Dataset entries

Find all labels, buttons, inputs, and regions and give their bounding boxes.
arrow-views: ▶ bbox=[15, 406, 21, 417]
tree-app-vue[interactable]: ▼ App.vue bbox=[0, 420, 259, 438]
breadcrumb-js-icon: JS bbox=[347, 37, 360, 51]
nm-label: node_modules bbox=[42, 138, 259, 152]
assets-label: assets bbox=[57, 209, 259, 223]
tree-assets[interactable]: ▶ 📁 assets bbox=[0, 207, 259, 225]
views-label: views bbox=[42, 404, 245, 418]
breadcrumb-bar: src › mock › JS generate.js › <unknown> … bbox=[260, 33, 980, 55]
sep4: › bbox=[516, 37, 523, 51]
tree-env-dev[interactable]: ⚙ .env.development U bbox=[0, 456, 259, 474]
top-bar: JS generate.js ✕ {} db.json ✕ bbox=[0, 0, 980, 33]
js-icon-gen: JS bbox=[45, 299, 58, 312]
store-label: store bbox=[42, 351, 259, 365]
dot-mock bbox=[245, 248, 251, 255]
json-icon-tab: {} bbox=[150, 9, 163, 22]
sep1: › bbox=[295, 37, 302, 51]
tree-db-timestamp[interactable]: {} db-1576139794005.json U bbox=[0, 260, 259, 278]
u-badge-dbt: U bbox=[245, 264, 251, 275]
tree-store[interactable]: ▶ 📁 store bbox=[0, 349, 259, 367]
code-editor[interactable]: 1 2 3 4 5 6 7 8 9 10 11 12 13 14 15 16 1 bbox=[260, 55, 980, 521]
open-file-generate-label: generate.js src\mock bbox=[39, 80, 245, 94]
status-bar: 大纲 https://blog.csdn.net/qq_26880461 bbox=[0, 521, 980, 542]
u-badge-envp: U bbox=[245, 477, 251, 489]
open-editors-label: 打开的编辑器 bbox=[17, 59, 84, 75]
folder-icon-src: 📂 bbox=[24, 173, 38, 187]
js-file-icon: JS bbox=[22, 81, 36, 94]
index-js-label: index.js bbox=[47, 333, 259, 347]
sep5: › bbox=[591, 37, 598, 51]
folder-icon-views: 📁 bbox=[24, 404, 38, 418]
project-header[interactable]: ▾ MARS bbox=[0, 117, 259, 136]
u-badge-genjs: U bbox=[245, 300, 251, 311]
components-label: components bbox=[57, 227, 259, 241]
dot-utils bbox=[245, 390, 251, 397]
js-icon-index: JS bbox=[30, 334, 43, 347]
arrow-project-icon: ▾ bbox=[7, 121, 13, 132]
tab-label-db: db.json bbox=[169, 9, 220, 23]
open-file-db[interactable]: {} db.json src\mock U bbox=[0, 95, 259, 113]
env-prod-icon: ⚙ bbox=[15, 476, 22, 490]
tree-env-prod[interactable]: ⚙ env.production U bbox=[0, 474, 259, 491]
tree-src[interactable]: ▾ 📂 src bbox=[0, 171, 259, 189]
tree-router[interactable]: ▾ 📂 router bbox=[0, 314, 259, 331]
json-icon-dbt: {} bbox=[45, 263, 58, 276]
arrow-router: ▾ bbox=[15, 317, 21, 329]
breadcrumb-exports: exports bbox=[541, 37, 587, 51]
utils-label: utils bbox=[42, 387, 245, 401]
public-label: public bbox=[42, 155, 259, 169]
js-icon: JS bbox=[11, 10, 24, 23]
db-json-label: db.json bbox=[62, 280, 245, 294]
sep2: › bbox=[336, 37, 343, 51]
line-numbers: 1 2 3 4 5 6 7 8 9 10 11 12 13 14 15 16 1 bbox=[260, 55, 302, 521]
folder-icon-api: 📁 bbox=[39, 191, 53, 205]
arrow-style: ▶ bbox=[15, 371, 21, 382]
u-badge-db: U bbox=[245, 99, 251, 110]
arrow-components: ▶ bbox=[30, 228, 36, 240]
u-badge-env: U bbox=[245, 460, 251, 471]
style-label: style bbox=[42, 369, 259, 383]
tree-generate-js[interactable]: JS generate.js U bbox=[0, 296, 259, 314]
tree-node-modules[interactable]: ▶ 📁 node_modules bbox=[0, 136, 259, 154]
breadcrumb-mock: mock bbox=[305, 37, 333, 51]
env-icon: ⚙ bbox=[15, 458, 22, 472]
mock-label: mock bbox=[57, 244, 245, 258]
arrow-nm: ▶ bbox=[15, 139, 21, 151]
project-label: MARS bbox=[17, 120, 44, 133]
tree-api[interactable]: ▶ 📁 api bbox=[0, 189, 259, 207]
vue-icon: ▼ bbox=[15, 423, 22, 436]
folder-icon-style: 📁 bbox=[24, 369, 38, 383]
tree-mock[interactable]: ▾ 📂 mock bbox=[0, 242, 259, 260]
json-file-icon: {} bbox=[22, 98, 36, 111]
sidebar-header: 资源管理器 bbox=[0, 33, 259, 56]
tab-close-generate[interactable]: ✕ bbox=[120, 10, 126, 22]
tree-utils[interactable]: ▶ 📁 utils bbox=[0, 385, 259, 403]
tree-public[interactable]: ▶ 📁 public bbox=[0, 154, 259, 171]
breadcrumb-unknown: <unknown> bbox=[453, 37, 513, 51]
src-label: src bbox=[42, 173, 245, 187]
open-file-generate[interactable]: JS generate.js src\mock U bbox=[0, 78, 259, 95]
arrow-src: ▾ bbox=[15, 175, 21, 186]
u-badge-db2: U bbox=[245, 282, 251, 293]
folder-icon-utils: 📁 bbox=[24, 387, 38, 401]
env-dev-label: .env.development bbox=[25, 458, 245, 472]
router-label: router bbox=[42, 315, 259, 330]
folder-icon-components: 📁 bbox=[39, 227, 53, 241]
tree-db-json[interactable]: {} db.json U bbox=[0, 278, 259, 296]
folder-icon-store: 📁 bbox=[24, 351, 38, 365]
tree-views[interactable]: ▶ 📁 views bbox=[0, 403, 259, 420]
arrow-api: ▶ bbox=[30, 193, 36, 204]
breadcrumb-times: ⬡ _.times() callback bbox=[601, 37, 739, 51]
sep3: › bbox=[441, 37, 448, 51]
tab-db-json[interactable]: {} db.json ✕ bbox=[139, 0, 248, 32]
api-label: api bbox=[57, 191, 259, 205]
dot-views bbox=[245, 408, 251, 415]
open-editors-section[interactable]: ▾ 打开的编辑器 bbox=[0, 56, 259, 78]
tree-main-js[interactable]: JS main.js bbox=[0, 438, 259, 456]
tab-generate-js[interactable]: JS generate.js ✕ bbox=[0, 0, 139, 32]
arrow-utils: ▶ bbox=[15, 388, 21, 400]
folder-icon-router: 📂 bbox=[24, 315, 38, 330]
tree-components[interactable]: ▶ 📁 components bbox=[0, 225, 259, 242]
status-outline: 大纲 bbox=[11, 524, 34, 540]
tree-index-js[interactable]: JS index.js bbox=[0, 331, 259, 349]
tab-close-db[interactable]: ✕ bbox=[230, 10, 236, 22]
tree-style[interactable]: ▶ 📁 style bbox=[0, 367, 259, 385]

## Work instructions:
Copy out every entry, keeping each line exactly as it is.

## Response to the task:
Find all labels, buttons, inputs, and regions and give their bounding boxes.
arrow-views: ▶ bbox=[15, 406, 21, 417]
tree-app-vue[interactable]: ▼ App.vue bbox=[0, 420, 259, 438]
breadcrumb-js-icon: JS bbox=[347, 37, 360, 51]
nm-label: node_modules bbox=[42, 138, 259, 152]
assets-label: assets bbox=[57, 209, 259, 223]
tree-assets[interactable]: ▶ 📁 assets bbox=[0, 207, 259, 225]
views-label: views bbox=[42, 404, 245, 418]
breadcrumb-bar: src › mock › JS generate.js › <unknown> … bbox=[260, 33, 980, 55]
sep4: › bbox=[516, 37, 523, 51]
tree-env-dev[interactable]: ⚙ .env.development U bbox=[0, 456, 259, 474]
top-bar: JS generate.js ✕ {} db.json ✕ bbox=[0, 0, 980, 33]
js-icon-gen: JS bbox=[45, 299, 58, 312]
store-label: store bbox=[42, 351, 259, 365]
dot-mock bbox=[245, 248, 251, 255]
json-icon-tab: {} bbox=[150, 9, 163, 22]
sep1: › bbox=[295, 37, 302, 51]
tree-db-timestamp[interactable]: {} db-1576139794005.json U bbox=[0, 260, 259, 278]
u-badge-dbt: U bbox=[245, 264, 251, 275]
tree-store[interactable]: ▶ 📁 store bbox=[0, 349, 259, 367]
code-editor[interactable]: 1 2 3 4 5 6 7 8 9 10 11 12 13 14 15 16 1 bbox=[260, 55, 980, 521]
open-file-generate-label: generate.js src\mock bbox=[39, 80, 245, 94]
status-bar: 大纲 https://blog.csdn.net/qq_26880461 bbox=[0, 521, 980, 542]
u-badge-envp: U bbox=[245, 477, 251, 489]
open-editors-label: 打开的编辑器 bbox=[17, 59, 84, 75]
folder-icon-src: 📂 bbox=[24, 173, 38, 187]
js-file-icon: JS bbox=[22, 81, 36, 94]
index-js-label: index.js bbox=[47, 333, 259, 347]
sep5: › bbox=[591, 37, 598, 51]
folder-icon-views: 📁 bbox=[24, 404, 38, 418]
project-header[interactable]: ▾ MARS bbox=[0, 117, 259, 136]
u-badge-genjs: U bbox=[245, 300, 251, 311]
components-label: components bbox=[57, 227, 259, 241]
dot-utils bbox=[245, 390, 251, 397]
js-icon-index: JS bbox=[30, 334, 43, 347]
arrow-project-icon: ▾ bbox=[7, 121, 13, 132]
tab-label-db: db.json bbox=[169, 9, 220, 23]
open-file-db[interactable]: {} db.json src\mock U bbox=[0, 95, 259, 113]
env-prod-icon: ⚙ bbox=[15, 476, 22, 490]
tree-env-prod[interactable]: ⚙ env.production U bbox=[0, 474, 259, 491]
tree-src[interactable]: ▾ 📂 src bbox=[0, 171, 259, 189]
tree-router[interactable]: ▾ 📂 router bbox=[0, 314, 259, 331]
json-icon-dbt: {} bbox=[45, 263, 58, 276]
arrow-router: ▾ bbox=[15, 317, 21, 329]
breadcrumb-exports: exports bbox=[541, 37, 587, 51]
utils-label: utils bbox=[42, 387, 245, 401]
public-label: public bbox=[42, 155, 259, 169]
js-icon: JS bbox=[11, 10, 24, 23]
db-json-label: db.json bbox=[62, 280, 245, 294]
sep2: › bbox=[336, 37, 343, 51]
line-numbers: 1 2 3 4 5 6 7 8 9 10 11 12 13 14 15 16 1 bbox=[260, 55, 302, 521]
folder-icon-api: 📁 bbox=[39, 191, 53, 205]
arrow-style: ▶ bbox=[15, 371, 21, 382]
u-badge-db: U bbox=[245, 99, 251, 110]
arrow-components: ▶ bbox=[30, 228, 36, 240]
u-badge-env: U bbox=[245, 460, 251, 471]
style-label: style bbox=[42, 369, 259, 383]
tree-generate-js[interactable]: JS generate.js U bbox=[0, 296, 259, 314]
tree-node-modules[interactable]: ▶ 📁 node_modules bbox=[0, 136, 259, 154]
breadcrumb-mock: mock bbox=[305, 37, 333, 51]
env-icon: ⚙ bbox=[15, 458, 22, 472]
mock-label: mock bbox=[57, 244, 245, 258]
arrow-nm: ▶ bbox=[15, 139, 21, 151]
project-label: MARS bbox=[17, 120, 44, 133]
tree-api[interactable]: ▶ 📁 api bbox=[0, 189, 259, 207]
vue-icon: ▼ bbox=[15, 423, 22, 436]
folder-icon-style: 📁 bbox=[24, 369, 38, 383]
tree-mock[interactable]: ▾ 📂 mock bbox=[0, 242, 259, 260]
json-file-icon: {} bbox=[22, 98, 36, 111]
sidebar-header: 资源管理器 bbox=[0, 33, 259, 56]
tab-close-generate[interactable]: ✕ bbox=[120, 10, 126, 22]
tree-utils[interactable]: ▶ 📁 utils bbox=[0, 385, 259, 403]
tree-public[interactable]: ▶ 📁 public bbox=[0, 154, 259, 171]
breadcrumb-unknown: <unknown> bbox=[453, 37, 513, 51]
src-label: src bbox=[42, 173, 245, 187]
open-file-generate[interactable]: JS generate.js src\mock U bbox=[0, 78, 259, 95]
arrow-src: ▾ bbox=[15, 175, 21, 186]
u-badge-db2: U bbox=[245, 282, 251, 293]
folder-icon-utils: 📁 bbox=[24, 387, 38, 401]
env-dev-label: .env.development bbox=[25, 458, 245, 472]
router-label: router bbox=[42, 315, 259, 330]
folder-icon-components: 📁 bbox=[39, 227, 53, 241]
tree-db-json[interactable]: {} db.json U bbox=[0, 278, 259, 296]
folder-icon-store: 📁 bbox=[24, 351, 38, 365]
tree-views[interactable]: ▶ 📁 views bbox=[0, 403, 259, 420]
arrow-api: ▶ bbox=[30, 193, 36, 204]
breadcrumb-times: ⬡ _.times() callback bbox=[601, 37, 739, 51]
sep3: › bbox=[441, 37, 448, 51]
tab-db-json[interactable]: {} db.json ✕ bbox=[139, 0, 248, 32]
api-label: api bbox=[57, 191, 259, 205]
dot-views bbox=[245, 408, 251, 415]
open-editors-section[interactable]: ▾ 打开的编辑器 bbox=[0, 56, 259, 78]
tree-main-js[interactable]: JS main.js bbox=[0, 438, 259, 456]
tab-generate-js[interactable]: JS generate.js ✕ bbox=[0, 0, 139, 32]
arrow-utils: ▶ bbox=[15, 388, 21, 400]
folder-icon-router: 📂 bbox=[24, 315, 38, 330]
tree-components[interactable]: ▶ 📁 components bbox=[0, 225, 259, 242]
status-outline: 大纲 bbox=[11, 524, 34, 540]
tree-index-js[interactable]: JS index.js bbox=[0, 331, 259, 349]
tab-close-db[interactable]: ✕ bbox=[230, 10, 236, 22]
tree-style[interactable]: ▶ 📁 style bbox=[0, 367, 259, 385]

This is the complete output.